### What is being asked
Copy out, from the data, each line containing the string "Year".

### Data listing
━━━━━━

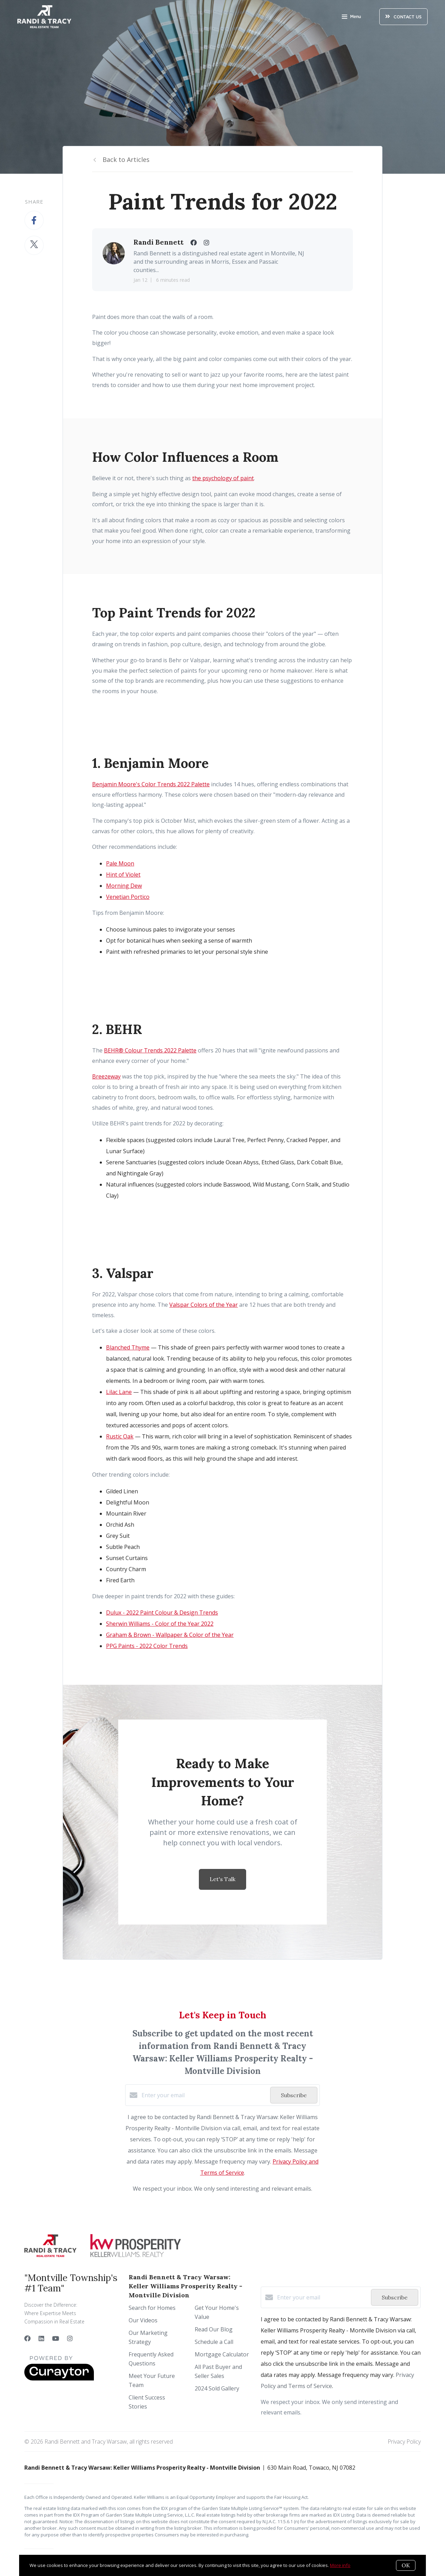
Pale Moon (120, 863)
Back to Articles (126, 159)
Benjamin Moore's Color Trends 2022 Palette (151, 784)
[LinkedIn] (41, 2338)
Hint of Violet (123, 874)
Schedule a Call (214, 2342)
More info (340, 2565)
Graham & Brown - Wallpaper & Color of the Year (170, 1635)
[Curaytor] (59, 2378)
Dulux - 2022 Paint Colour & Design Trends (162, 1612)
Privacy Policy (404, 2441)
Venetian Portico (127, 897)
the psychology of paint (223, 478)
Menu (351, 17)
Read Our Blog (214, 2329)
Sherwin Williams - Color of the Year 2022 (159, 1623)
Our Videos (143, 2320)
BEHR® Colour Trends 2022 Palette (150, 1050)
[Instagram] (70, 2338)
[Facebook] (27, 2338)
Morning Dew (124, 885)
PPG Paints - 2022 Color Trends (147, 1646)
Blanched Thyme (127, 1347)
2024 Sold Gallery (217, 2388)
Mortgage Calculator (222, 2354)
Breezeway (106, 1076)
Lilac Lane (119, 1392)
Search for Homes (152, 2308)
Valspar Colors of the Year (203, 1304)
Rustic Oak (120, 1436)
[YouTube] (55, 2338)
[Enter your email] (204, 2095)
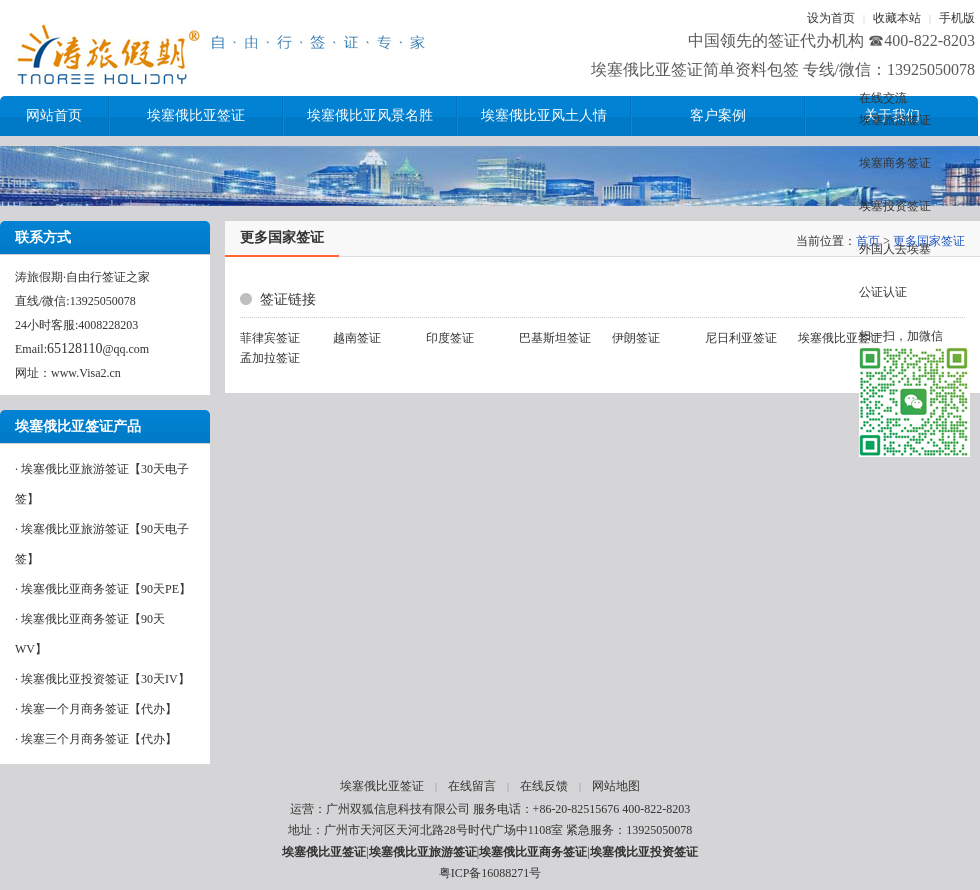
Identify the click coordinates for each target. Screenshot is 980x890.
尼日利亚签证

━━━━━━

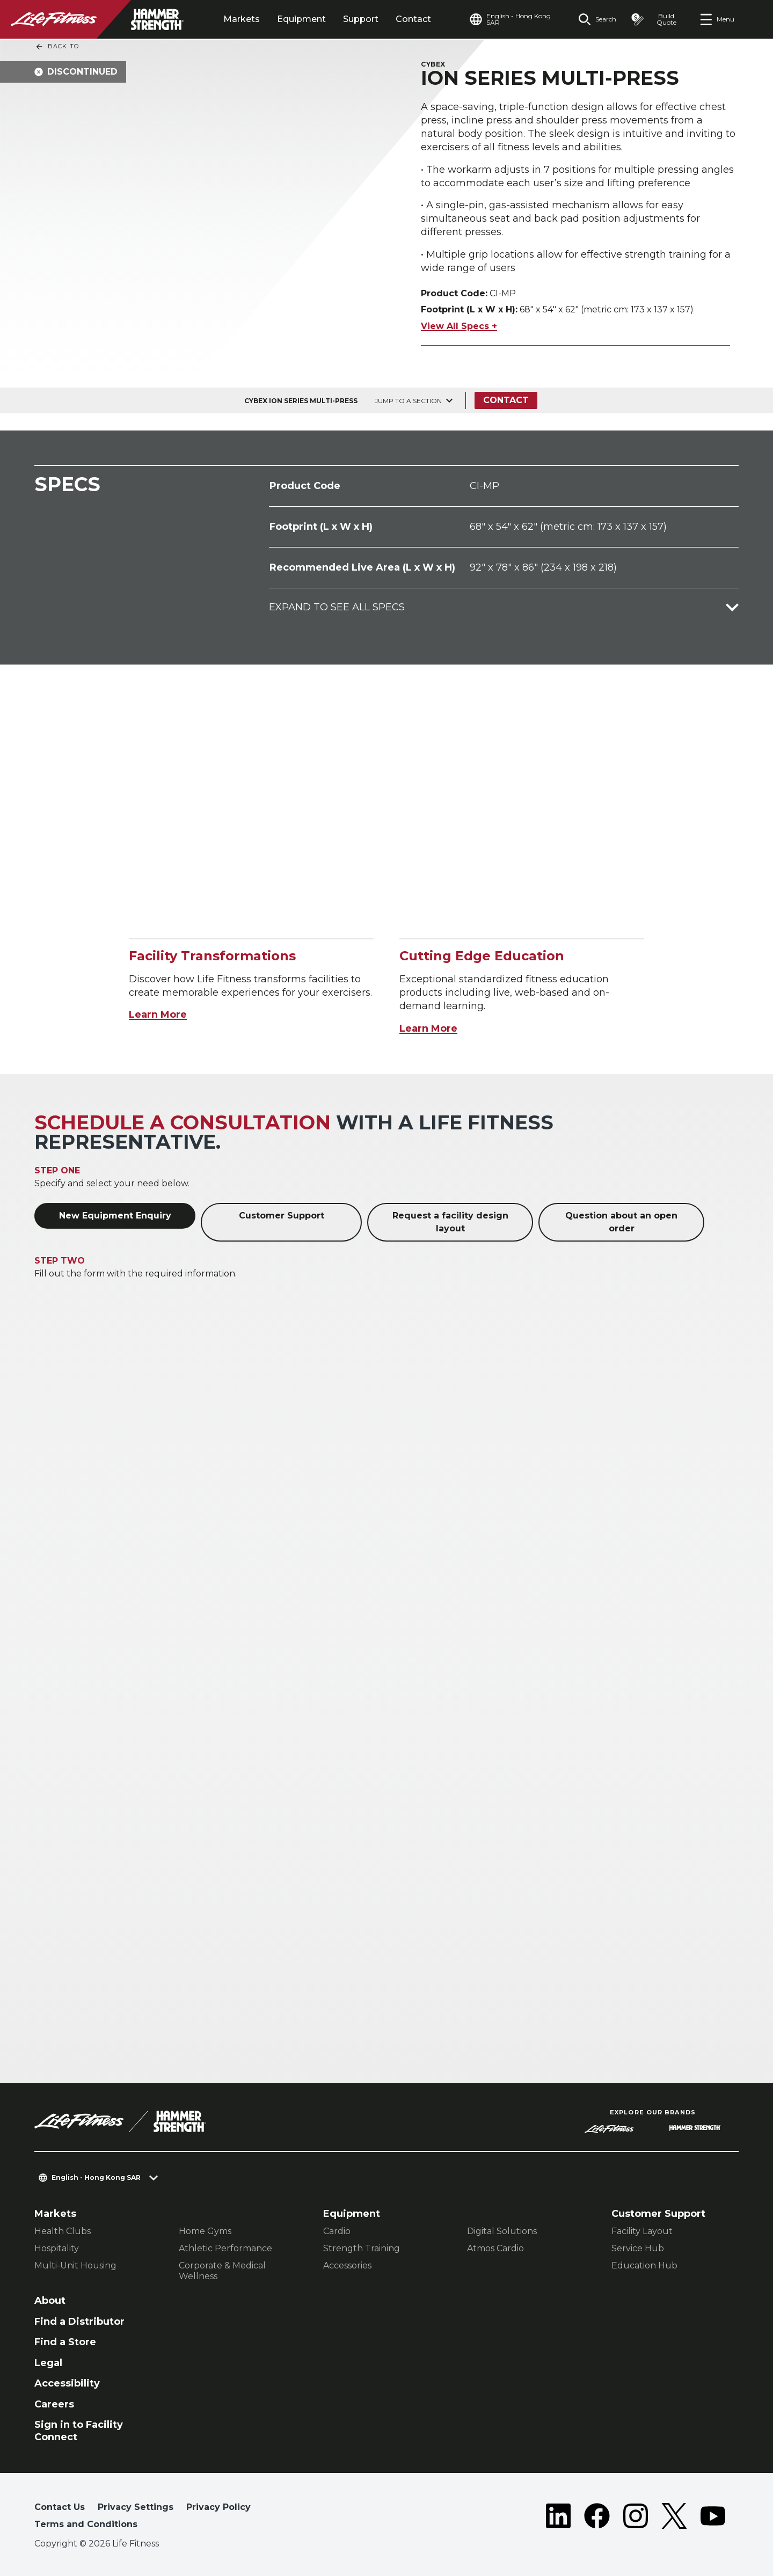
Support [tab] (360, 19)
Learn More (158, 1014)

━━━━━━

### Solved problem
Graham & Brown - Wallpaper & Color of the Year (170, 1635)
Sherwin Williams - Color of the Year 2022 (159, 1623)
Valspar Colors of the Year (203, 1304)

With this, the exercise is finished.